Die Mittagspause verbringt das Team auf dem Parkplatz der Burg Seevetal. Dort erzählen die Schauspielerinnen und der Schauspieler begeistert und offen von ihren Vorbereitungen. Era ist aus Buchholz und kennt Hittfeld gut. Sie hat dort einmal ein Praktikum im Kindergarten gemacht. „Das ist ein Heimspiel für mich! Schreib das auf!”, sagt sie.
Für den Film haben alle vier Schauspielerinnen den Schwimmstil Kraulen trainiert. Dafür hatten sie extra einen Schwimmtrainer. „Vorher hatte ich Seepferdchen. Als kleines Kind bin ich fast mal ertrunken und hatte wirklich Panik vor Wasser”, erzählt Era. Jetzt kann sie lange Strecken kraulen und findet es wunderbar, Körper und Geist im Wasser so in Einklang zu bringen. Kling hat insgesamt neun Mal mit einem Trainer geübt. Die Herausforderung war dann das Freiwasserschwimmen vor Fehmarn. „Aber da hatten wir den Wettergott auf unserer Seite und zum Glück kaum Wellengang”, sagt die Schauspielerin.

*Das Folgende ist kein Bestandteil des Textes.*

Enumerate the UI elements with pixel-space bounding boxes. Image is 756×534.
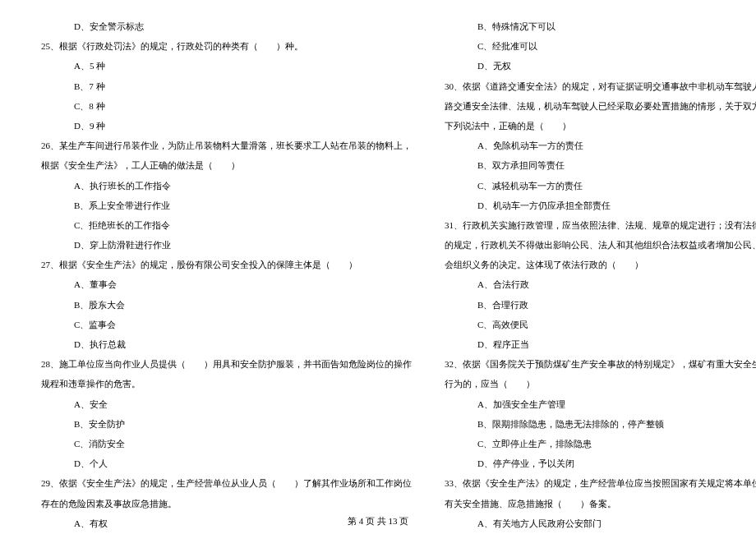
q28-option-d: D、个人: [41, 453, 412, 473]
q29-option-c: C、经批准可以: [445, 36, 756, 56]
q29-option-d: D、无权: [445, 56, 756, 76]
q31-line3: 会组织义务的决定。这体现了依法行政的（ ）: [445, 255, 756, 274]
q30-option-c: C、减轻机动车一方的责任: [445, 176, 756, 196]
left-column: D、安全警示标志 25、根据《行政处罚法》的规定，行政处罚的种类有（ ）种。 A…: [41, 16, 412, 533]
q26-option-d: D、穿上防滑鞋进行作业: [41, 235, 412, 255]
page-content: D、安全警示标志 25、根据《行政处罚法》的规定，行政处罚的种类有（ ）种。 A…: [0, 0, 756, 534]
q31-option-c: C、高效便民: [445, 315, 756, 334]
q26-line1: 26、某生产车间进行吊装作业，为防止吊装物料大量滑落，班长要求工人站在吊装的物料…: [41, 136, 412, 155]
q29-option-b: B、特殊情况下可以: [445, 16, 756, 36]
q33-line2: 有关安全措施、应急措施报（ ）备案。: [445, 494, 756, 513]
q30-option-b: B、双方承担同等责任: [445, 155, 756, 175]
q30-option-d: D、机动车一方仍应承担全部责任: [445, 196, 756, 215]
q25-option-a: A、5 种: [41, 56, 412, 76]
q25-option-c: C、8 种: [41, 96, 412, 116]
q28-option-c: C、消防安全: [41, 434, 412, 453]
q30-option-a: A、免除机动车一方的责任: [445, 136, 756, 155]
q28-option-a: A、安全: [41, 394, 412, 414]
q33-line1: 33、依据《安全生产法》的规定，生产经营单位应当按照国家有关规定将本单位重大危险…: [445, 473, 756, 493]
q27: 27、根据《安全生产法》的规定，股份有限公司安全投入的保障主体是（ ）: [41, 255, 412, 274]
q25-option-b: B、7 种: [41, 76, 412, 96]
right-column: B、特殊情况下可以 C、经批准可以 D、无权 30、依据《道路交通安全法》的规定…: [445, 16, 756, 533]
q31-line1: 31、行政机关实施行政管理，应当依照法律、法规、规章的规定进行；没有法律、法规、…: [445, 215, 756, 235]
q24-option-d: D、安全警示标志: [41, 16, 412, 36]
q29-line1: 29、依据《安全生产法》的规定，生产经营单位从业人员（ ）了解其作业场所和工作岗…: [41, 473, 412, 493]
q28-line1: 28、施工单位应当向作业人员提供（ ）用具和安全防护服装，并书面告知危险岗位的操…: [41, 354, 412, 374]
q25-option-d: D、9 种: [41, 116, 412, 136]
q31-option-b: B、合理行政: [445, 295, 756, 315]
q26-option-a: A、执行班长的工作指令: [41, 176, 412, 196]
q32-line2: 行为的，应当（ ）: [445, 374, 756, 394]
q27-option-d: D、执行总裁: [41, 334, 412, 354]
q28-option-b: B、安全防护: [41, 414, 412, 434]
q32-option-c: C、立即停止生产，排除隐患: [445, 434, 756, 453]
q25: 25、根据《行政处罚法》的规定，行政处罚的种类有（ ）种。: [41, 36, 412, 56]
q27-option-a: A、董事会: [41, 274, 412, 294]
q27-option-c: C、监事会: [41, 315, 412, 334]
q31-line2: 的规定，行政机关不得做出影响公民、法人和其他组织合法权益或者增加公民、法人和其他…: [445, 235, 756, 255]
q32-line1: 32、依据《国务院关于预防煤矿生产安全事故的特别规定》，煤矿有重大安全生产隐患和…: [445, 354, 756, 374]
q31-option-d: D、程序正当: [445, 334, 756, 354]
q26-option-b: B、系上安全带进行作业: [41, 196, 412, 215]
q29-line2: 存在的危险因素及事故应急措施。: [41, 494, 412, 513]
page-footer: 第 4 页 共 13 页: [0, 515, 756, 527]
q30-line3: 下列说法中，正确的是（ ）: [445, 116, 756, 136]
q32-option-d: D、停产停业，予以关闭: [445, 453, 756, 473]
q30-line2: 路交通安全法律、法规，机动车驾驶人已经采取必要处置措施的情形，关于双方责任的承担…: [445, 96, 756, 116]
q28-line2: 规程和违章操作的危害。: [41, 374, 412, 394]
q32-option-b: B、限期排除隐患，隐患无法排除的，停产整顿: [445, 414, 756, 434]
q31-option-a: A、合法行政: [445, 274, 756, 294]
q27-option-b: B、股东大会: [41, 295, 412, 315]
q32-option-a: A、加强安全生产管理: [445, 394, 756, 414]
q30-line1: 30、依据《道路交通安全法》的规定，对有证据证明交通事故中非机动车驾驶人、行人违…: [445, 76, 756, 96]
q26-option-c: C、拒绝班长的工作指令: [41, 215, 412, 235]
q26-line2: 根据《安全生产法》，工人正确的做法是（ ）: [41, 155, 412, 175]
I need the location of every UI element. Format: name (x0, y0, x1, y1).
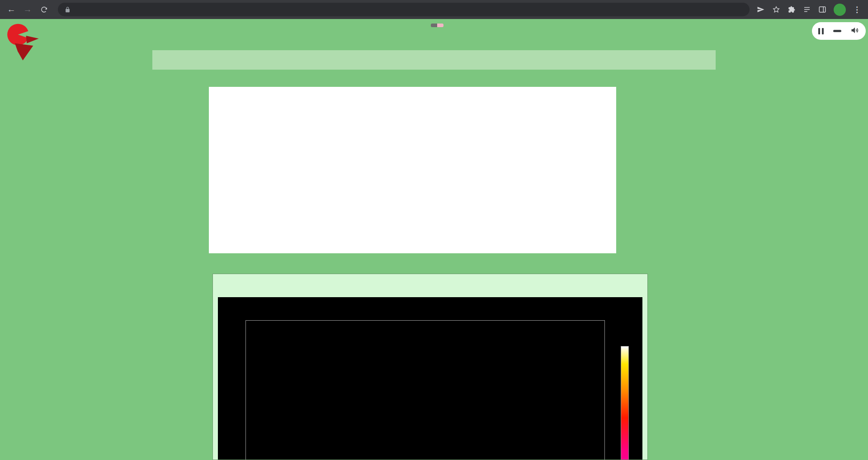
version-value (437, 24, 443, 27)
page-header (0, 24, 868, 27)
volume-slider[interactable] (833, 30, 841, 32)
spectrogram (218, 297, 642, 460)
page (0, 19, 868, 460)
menu-icon[interactable]: ⋮ (853, 5, 861, 14)
bookmark-star-icon[interactable] (772, 5, 780, 14)
speaker-icon[interactable] (850, 26, 859, 37)
browser-toolbar: ← → ⋮ (0, 0, 868, 19)
address-bar[interactable] (58, 3, 750, 16)
version-label (431, 24, 437, 27)
nav-bar (152, 50, 716, 70)
spectrogram-image (245, 320, 605, 460)
side-panel-icon[interactable] (818, 5, 826, 14)
reading-list-icon[interactable] (803, 5, 811, 14)
bird-icon (5, 22, 44, 63)
profile-avatar[interactable] (834, 4, 846, 16)
send-icon[interactable] (757, 5, 765, 14)
forward-button[interactable]: → (21, 3, 34, 16)
detection-panel (212, 274, 648, 460)
birdnet-logo (5, 22, 44, 63)
back-button[interactable]: ← (5, 3, 18, 16)
pause-button[interactable] (818, 28, 824, 34)
version-badge (431, 24, 443, 27)
detection-title-line (213, 274, 647, 286)
audio-player[interactable] (812, 22, 866, 40)
lock-icon (64, 6, 71, 13)
spectrogram-colorbar (621, 346, 629, 460)
top10-chart (209, 87, 616, 253)
extensions-icon[interactable] (788, 5, 796, 14)
reload-button[interactable] (37, 3, 51, 16)
reload-icon (40, 6, 48, 14)
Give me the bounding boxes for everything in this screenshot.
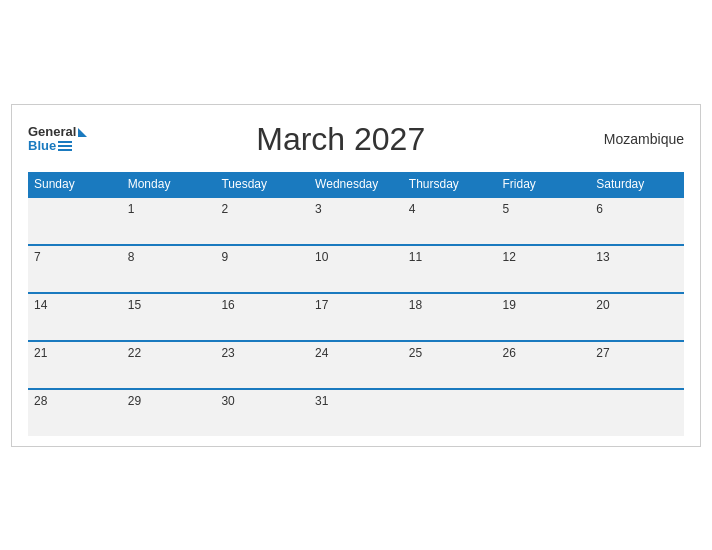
day-cell-19: 19 [497, 293, 591, 341]
week-row-3: 21222324252627 [28, 341, 684, 389]
day-cell-21: 21 [28, 341, 122, 389]
day-header-monday: Monday [122, 172, 216, 197]
week-row-2: 14151617181920 [28, 293, 684, 341]
day-cell-17: 17 [309, 293, 403, 341]
day-cell-7: 7 [28, 245, 122, 293]
day-cell-14: 14 [28, 293, 122, 341]
logo-line-1 [58, 141, 72, 143]
day-cell-10: 10 [309, 245, 403, 293]
day-header-wednesday: Wednesday [309, 172, 403, 197]
logo-line-3 [58, 149, 72, 151]
day-cell-11: 11 [403, 245, 497, 293]
day-cell-22: 22 [122, 341, 216, 389]
day-cell-1: 1 [122, 197, 216, 245]
day-cell-18: 18 [403, 293, 497, 341]
day-cell-23: 23 [215, 341, 309, 389]
day-cell-2: 2 [215, 197, 309, 245]
day-cell-8: 8 [122, 245, 216, 293]
day-cell-13: 13 [590, 245, 684, 293]
empty-cell-4-4 [403, 389, 497, 436]
logo-lines-icon [58, 141, 72, 151]
week-row-1: 78910111213 [28, 245, 684, 293]
calendar-header: General Blue March 2027 Mozambique [28, 121, 684, 158]
day-cell-20: 20 [590, 293, 684, 341]
day-cell-3: 3 [309, 197, 403, 245]
logo-row-bottom: Blue [28, 139, 87, 153]
empty-cell-4-6 [590, 389, 684, 436]
logo-general-text: General [28, 125, 76, 139]
day-cell-12: 12 [497, 245, 591, 293]
day-header-friday: Friday [497, 172, 591, 197]
day-cell-6: 6 [590, 197, 684, 245]
day-cell-31: 31 [309, 389, 403, 436]
day-cell-15: 15 [122, 293, 216, 341]
week-row-4: 28293031 [28, 389, 684, 436]
day-cell-25: 25 [403, 341, 497, 389]
logo-block: General Blue [28, 125, 87, 154]
day-header-tuesday: Tuesday [215, 172, 309, 197]
empty-cell-4-5 [497, 389, 591, 436]
calendar-title: March 2027 [256, 121, 425, 158]
day-cell-28: 28 [28, 389, 122, 436]
day-cell-29: 29 [122, 389, 216, 436]
logo-triangle-icon [78, 128, 87, 137]
day-header-sunday: Sunday [28, 172, 122, 197]
logo-line-2 [58, 145, 72, 147]
day-header-thursday: Thursday [403, 172, 497, 197]
day-cell-24: 24 [309, 341, 403, 389]
day-header-row: SundayMondayTuesdayWednesdayThursdayFrid… [28, 172, 684, 197]
calendar-container: General Blue March 2027 Mozambique [11, 104, 701, 447]
logo: General Blue [28, 125, 87, 154]
empty-cell-0-0 [28, 197, 122, 245]
day-cell-4: 4 [403, 197, 497, 245]
week-row-0: 123456 [28, 197, 684, 245]
day-cell-16: 16 [215, 293, 309, 341]
day-cell-30: 30 [215, 389, 309, 436]
logo-row-top: General [28, 125, 87, 139]
calendar-country: Mozambique [594, 131, 684, 147]
day-header-saturday: Saturday [590, 172, 684, 197]
day-cell-5: 5 [497, 197, 591, 245]
day-cell-9: 9 [215, 245, 309, 293]
logo-blue-text: Blue [28, 139, 56, 153]
day-cell-26: 26 [497, 341, 591, 389]
calendar-table: SundayMondayTuesdayWednesdayThursdayFrid… [28, 172, 684, 436]
day-cell-27: 27 [590, 341, 684, 389]
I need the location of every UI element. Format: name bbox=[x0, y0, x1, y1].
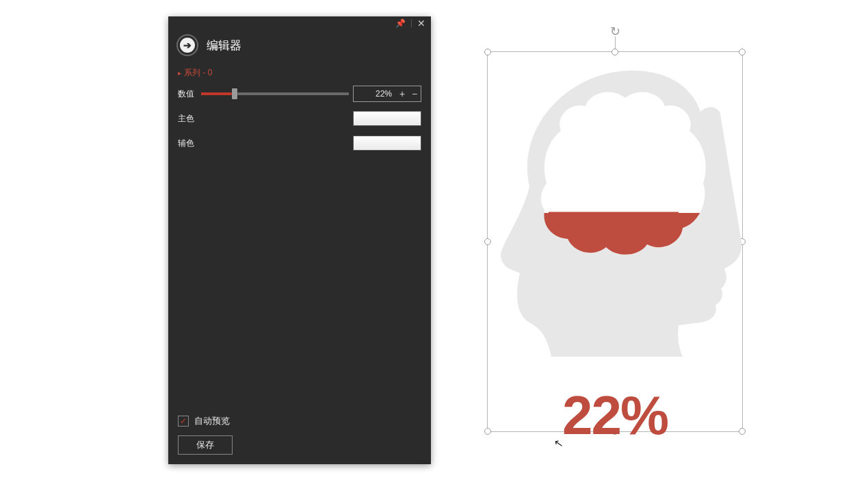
panel-header: 📌 ✕ bbox=[168, 16, 431, 30]
auto-preview-label: 自动预览 bbox=[194, 415, 230, 427]
series-section: 系列 - 0 数值 22% + − 主色 辅色 bbox=[168, 67, 431, 160]
aux-color-row: 辅色 bbox=[178, 135, 421, 151]
infographic-head bbox=[487, 64, 743, 358]
value-label: 数值 bbox=[178, 88, 201, 100]
value-input[interactable]: 22% bbox=[354, 89, 396, 99]
value-slider[interactable] bbox=[201, 87, 353, 101]
panel-footer: ✓ 自动预览 保存 bbox=[168, 408, 431, 464]
editor-panel: 📌 ✕ ➔ 编辑器 系列 - 0 数值 22% + − 主色 bbox=[168, 16, 431, 464]
value-increment-button[interactable]: + bbox=[396, 86, 408, 101]
aux-color-label: 辅色 bbox=[178, 138, 201, 149]
save-button[interactable]: 保存 bbox=[178, 435, 233, 455]
panel-title-row: ➔ 编辑器 bbox=[168, 30, 431, 67]
slider-thumb[interactable] bbox=[232, 88, 237, 99]
selected-object[interactable]: ↻ 22% bbox=[487, 51, 743, 432]
main-color-row: 主色 bbox=[178, 110, 421, 127]
value-decrement-button[interactable]: − bbox=[408, 86, 421, 101]
slider-fill bbox=[201, 92, 235, 95]
main-color-label: 主色 bbox=[178, 113, 201, 125]
auto-preview-row: ✓ 自动预览 bbox=[178, 415, 421, 427]
pin-icon[interactable]: 📌 bbox=[395, 19, 406, 27]
value-input-group: 22% + − bbox=[353, 86, 421, 102]
resize-handle-tm[interactable] bbox=[611, 49, 618, 55]
back-button[interactable]: ➔ bbox=[176, 34, 198, 56]
panel-title: 编辑器 bbox=[207, 38, 241, 53]
aux-color-swatch[interactable] bbox=[353, 136, 421, 151]
series-expand-toggle[interactable]: 系列 - 0 bbox=[178, 67, 421, 79]
main-color-swatch[interactable] bbox=[353, 111, 421, 126]
resize-handle-tr[interactable] bbox=[739, 49, 746, 55]
close-icon[interactable]: ✕ bbox=[417, 18, 425, 28]
value-row: 数值 22% + − bbox=[178, 86, 421, 102]
auto-preview-checkbox[interactable]: ✓ bbox=[178, 416, 189, 427]
head-brain-svg bbox=[487, 64, 743, 358]
separator bbox=[411, 19, 412, 27]
chart-value-label: 22% bbox=[487, 384, 743, 447]
resize-handle-tl[interactable] bbox=[484, 49, 491, 55]
arrow-right-icon: ➔ bbox=[180, 38, 195, 53]
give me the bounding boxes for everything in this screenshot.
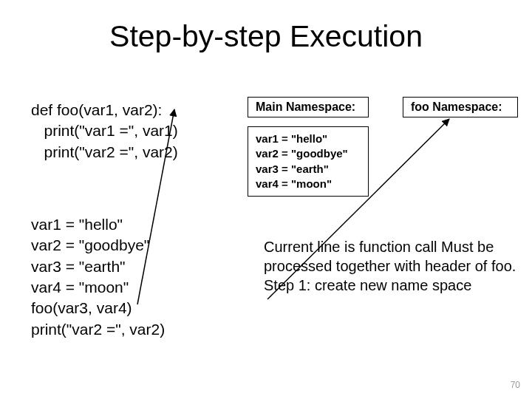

Johanssen spielt im Film den Bademeister und weist sofort auf die korrekte Bezeichnung hin. „Das kommt sogar im Film vor, dass es Fachangestellter für Bäderbetriebe heißt”, sagt er lachend. Kann er den Job empfehlen? Immerhin sucht die Gemeinde Seevetal Personal für die Schwimmbäder. „Ja”, findet der Schauspieler, „und zwar, weil man in einem Beruf, der mit Menschen zu tun hat, etwas bewirken und einen Unterschied machen kann.”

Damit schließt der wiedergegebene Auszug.